By joining the efficiency per temperature back to our raw data set we can visualize when the negative effect of temperature on efficiency is most important. While doing so we do assume that the negative effect of temperature is the same for all power yields at that temperature. For example at 42°C we get a 10% reduction in power and we assume this both holds while producing 1500 or 500 Watts.

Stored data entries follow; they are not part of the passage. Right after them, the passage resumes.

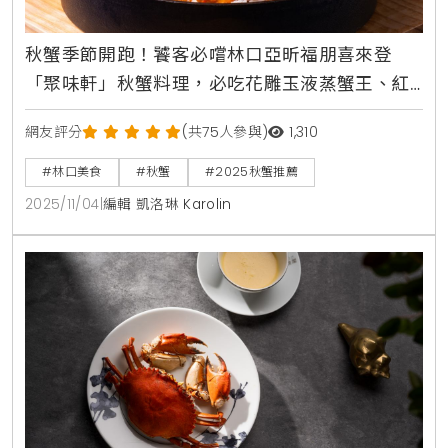
秋蟹季節開跑！饕客必嚐林口亞昕福朋喜來登
「聚味軒」秋蟹料理，必吃花雕玉液蒸蟹王、紅
蟳石鍋撈飯，四人宴NT$8888起
網友評分
(共75人參與)
1,310
#林口美食
#秋蟹
#2025秋蟹推薦
2025/11/04
|
編輯 凱洛琳 Karolin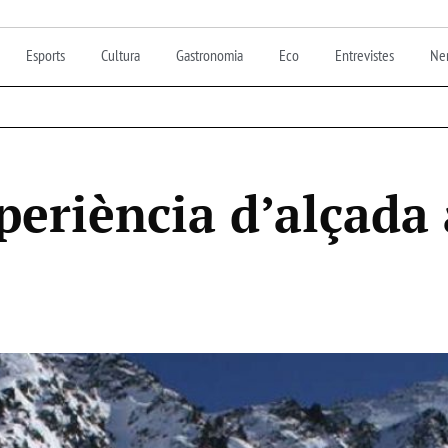
Esports
Cultura
Gastronomia
Eco
Entrevistes
Nen
eriència d’alçada 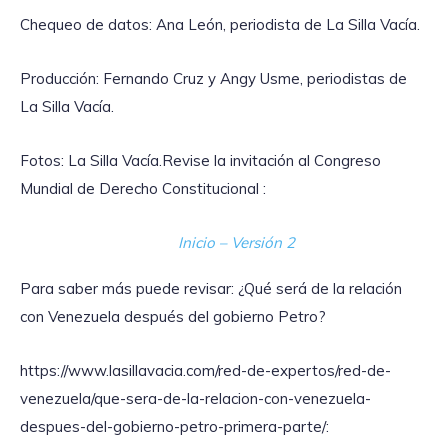
Chequeo de datos: Ana León, periodista de La Silla Vacía.
Producción: Fernando Cruz y Angy Usme, periodistas de
La Silla Vacía.
Fotos: La Silla Vacía.Revise la invitación al Congreso
Mundial de Derecho Constitucional :
Inicio – Versión 2
Para saber más puede revisar: ¿Qué será de la relación
con Venezuela después del gobierno Petro?
https://www.lasillavacia.com/red-de-expertos/red-de-
venezuela/que-sera-de-la-relacion-con-venezuela-
despues-del-gobierno-petro-primera-parte/: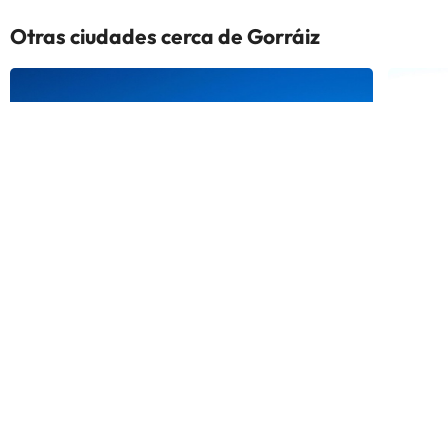
en las 4 salas y los huéspedes
Otras ciudades cerca de Gorráiz
también pueden hacer uso del
gimnasio, de la piscina de
hidromasaje (puede ser de pago),
los baños turcos, la ducha de
sensaciones y la sala VIP.
Pamplona
Tudela
296 hoteles
72 hotel
Más ciudades cerca de Gorráiz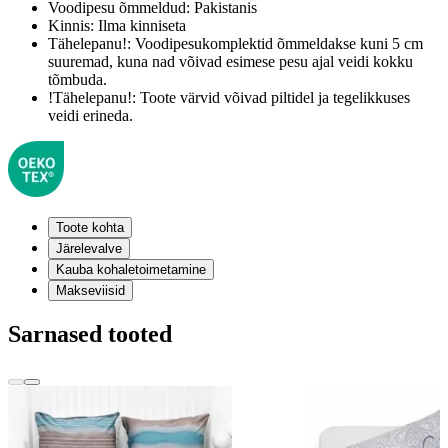
Voodipesu õmmeldud:
Pakistanis
Kinnis:
Ilma kinniseta
Tähelepanu!:
Voodipesukomplektid õmmeldakse kuni 5 cm
suuremad, kuna nad võivad esimese pesu ajal veidi kokku
tõmbuda.
!Tähelepanu!:
Toote värvid võivad piltidel ja tegelikkuses
veidi erineda.
Toote kohta
Järelevalve
Kauba kohaletoimetamine
Makseviisid
Sarnased tooted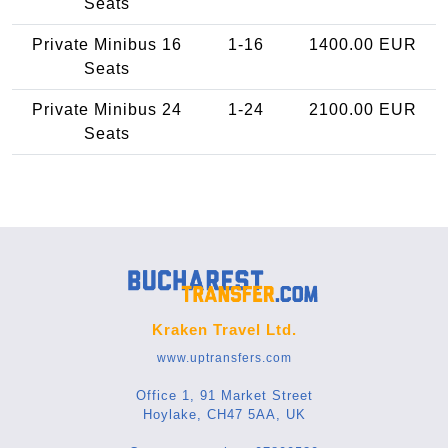
Seats
Private Minibus 16
1-16
1400.00 EUR
Seats
Private Minibus 24
1-24
2100.00 EUR
Seats
Kraken Travel Ltd.
www.uptransfers.com
Office 1, 91 Market Street
Hoylake, CH47 5AA, UK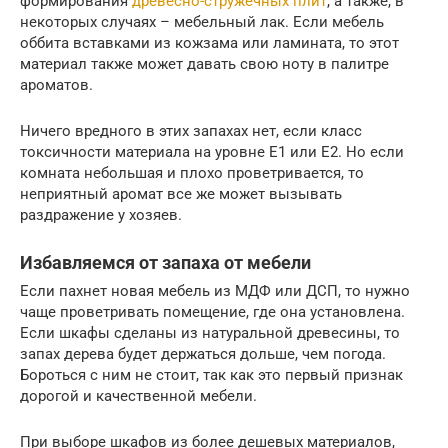
формирования
древесно-стружечных плит
, а также, в
некоторых случаях – мебельный лак. Если мебель
оббита вставками из кожзама или ламината, то этот
материал также может давать свою ноту в палитре
ароматов.
Ничего вредного в этих запахах нет, если класс
токсичности материала на уровне Е1 или Е2. Но если
комната небольшая и плохо проветривается, то
неприятный аромат все же может вызывать
раздражение у хозяев.
Избавляемся от запаха от мебели
Если пахнет новая мебель из МДФ или ДСП, то нужно
чаще проветривать помещение, где она установлена.
Если шкафы сделаны из натуральной древесины, то
запах дерева будет держаться дольше, чем погода.
Бороться с ним не стоит, так как это первый признак
дорогой и качественной мебели.
При выборе шкафов из более дешевых материалов,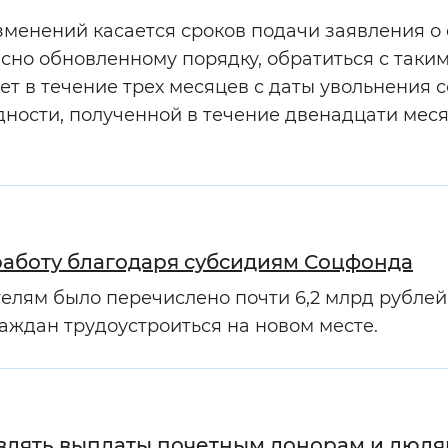
зменений касается сроков подачи заявления о
асно обновленному порядку, обратиться с таки
т в течение трех месяцев с даты увольнения с
дности, полученной в течение двенадцати меся
 работу благодаря субсидиям Соцфонда
елям было перечислено почти 6,2 млрд рублей.
раждан трудоустроиться на новом месте.
авлять выплаты почетным донорам и люд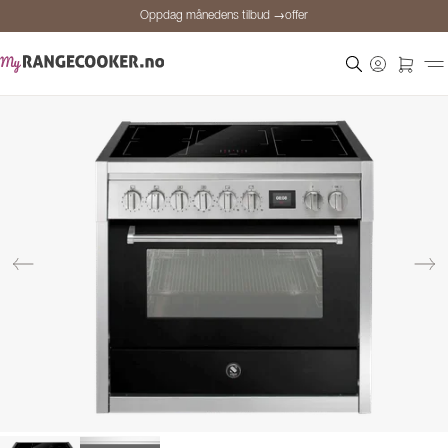
Oppdag månedens tilbud →offer
Sikker betaling
Fornøyde kunder
Prisgaranti
Personlig rådgivning
Oppdag månedens tilbud →offer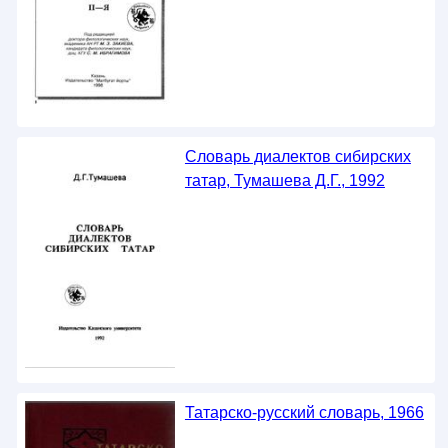
Словарь диалектов сибирских
татар, Тумашева Д.Г., 1992
Татарско-русский словарь, 1966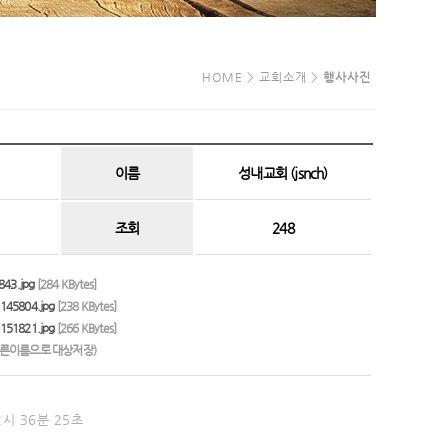
HOME > 교회소개 >
행사사진
이름
성내교회 (jsnch)
조회
248
43.jpg
[284 KBytes]
145804.jpg
[238 KBytes]
151821.jpg
[266 KBytes]
다른이름으로 대상저장)
2시 36분 25초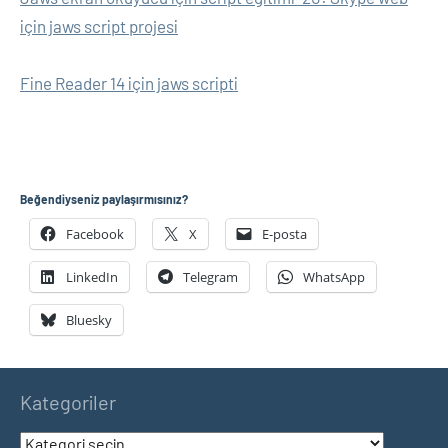
için jaws script projesi
Fine Reader 14 için jaws scripti
Beğendiyseniz paylaşırmısınız?
Facebook
X
E-posta
LinkedIn
Telegram
WhatsApp
Bluesky
Kategoriler
Kategoriler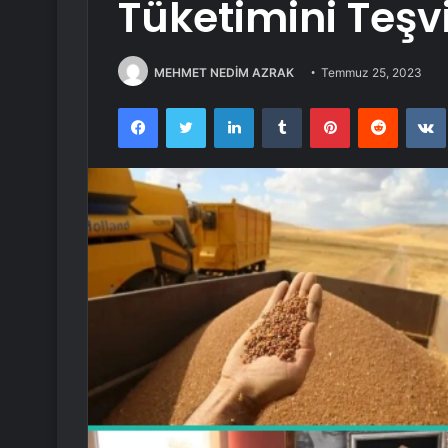
Tüketimini Teşvi
MEHMET NEDİM AZRAK
Temmuz 25, 2023
Facebook
Twitter
LinkedIn
Tumblr
Pinterest
Reddit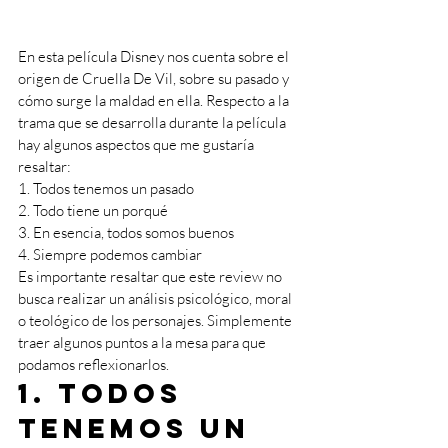
En esta película Disney nos cuenta sobre el 
origen de Cruella De Vil, sobre su pasado y 
cómo surge la maldad en ella. Respecto a la 
trama que se desarrolla durante la película 
hay algunos aspectos que me gustaría 
resaltar: 
1. Todos tenemos un pasado 
2. Todo tiene un porqué 
3. En esencia, todos somos buenos
4. Siempre podemos cambiar 
Es importante resaltar que este review no 
busca realizar un análisis psicológico, moral 
o teológico de los personajes. Simplemente 
traer algunos puntos a la mesa para que 
podamos reflexionarlos. 
1. Todos 
tenemos un 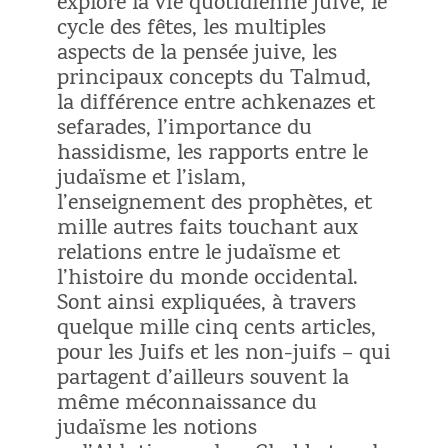
exploré la vie quotidienne juive, le
cycle des fêtes, les multiples
aspects de la pensée juive, les
principaux concepts du Talmud,
la différence entre achkenazes et
sefarades, l’importance du
hassidisme, les rapports entre le
judaïsme et l’islam,
l’enseignement des prophètes, et
mille autres faits touchant aux
relations entre le judaïsme et
l’histoire du monde occidental.
Sont ainsi expliquées, à travers
quelque mille cinq cents articles,
pour les Juifs et les non-juifs – qui
partagent d’ailleurs souvent la
même méconnaissance du
judaïsme les notions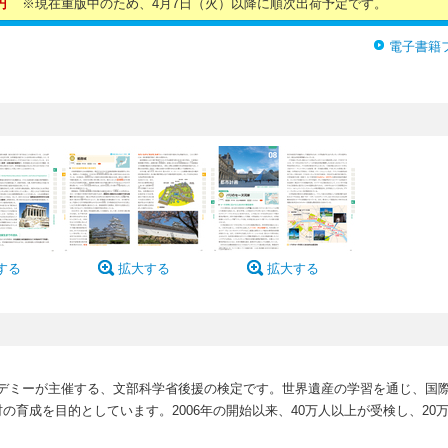
円
※現在重版中のため、4月7日（火）以降に順次出荷予定です。
電子書籍
する
拡大する
拡大する
カデミーが主催する、文部科学省後援の検定です。世界遺産の学習を通じ、国
の育成を目的としています。2006年の開始以来、40万人以上が受検し、20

  mutate(hour = hour(timestamp) + minute(timestamp) / 60,
         month = month(timestamp, label = T, abbr = F))%>%
  # add the efficiency values to each temperature
  inner_join(temperature_and_efficiency, by = 'temperature')%>%
  ggplot(aes(x = hour, y = power, colour = efficiency_estimate)) +
  geom_point(alpha = 0.6, size = rel(0.8)) +
  facet_wrap(~month) +
  scale_colour_gradientn(colors = brewer.pal(9, "RdYlGn"),
                         name = 'Efficiency', 
                         labels = scales::percent) +
  labs(x = 'Hour of the day',
       y = 'Power (W)') +
  theme_minimal() +
  theme(text = element_text(colour = "grey40"),
        strip.text.x = element_text(colour = "grey40"),
        legend.position = 'top',
        legend.justification = 'left')+
  guides(colour = guide_legend(title.position = "top", nrow = 1,
                             override.aes = list(size = rel(3))))

It is clear that from May to August the panels suffer from heat around noon when there are no clouds. In March and April, when the air is still cool, efficiency remains high even at noon which results in high power yields despite the Sun’s limited elevation in these months.

Finally, let’s look at the percentage of power lost due to heat per month to get a more precise idea how important the effect is overall.

  # add the efficiency values to each temperature
  inner_join(temperature_and_efficiency, by = 'temperature')%>%
  mutate(potential_power = power / efficiency_estimate)%>%
  group_by(month = month(timestamp, label = T))%>%
  summarise(total_potential = sum(potential_power),
            total_actual = sum(power))%>%
  mutate(pct_efficiency = total_actual / total_potential,
         overall_pct_efficiency = sum(total_actual) / sum(total_potential))%>%
  ggplot(aes(x = month, y = pct_efficiency, 
             # trick to make ggplot understand that 
             #all months belong to 1 group
             group = overall_pct_efficiency))+
  geom_hline(aes(yintercept = overall_pct_efficiency), colour = 'grey40', linetype = "dashed")+
  annotate("text", x = month(2, label = T), y = 0.9675, 
           label = "Whole year average", color = "grey40", fontface = 'bold')+
  scale_y_continuous(labels = scales::percent)+
  scale_x_discrete(expand = c(0.08, 0.08))+
  labs(y = "Efficiency (estimate)")+
  theme_minimal() +
  theme(text = element_text(colour = "grey40"),
        axis.title.x = element_blank())

In June, July and August panels lose up to almost 6% in power due to heat, and over the whole year we lose about 3.5%. This is does not sound too bad but do note that these panels are located in Belgium, a country not exactly known for it’s tropical temperatures or scorching sunlight. In the regions most interesting for photo-voltaic plants the efficiency loss will be more important.